Read the records below and copy each line that contains "Partes".

* * * *

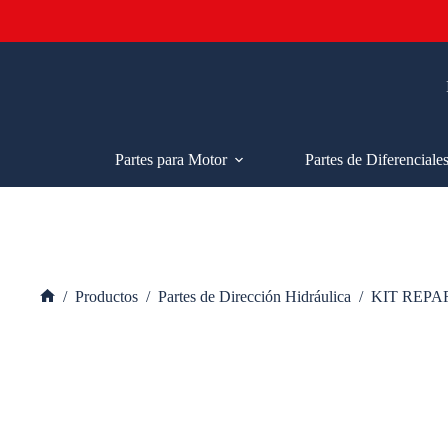
Saltar
al
contenido
Partes para Motor
Partes de Diferenciale
/
Productos
/
Partes de Dirección Hidráulica
/
KIT REPA
Inicio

* * * *

# FINISHED TASK:
Partes para Motor
Partes de Diferenciale
Partes de Dirección Hidráulica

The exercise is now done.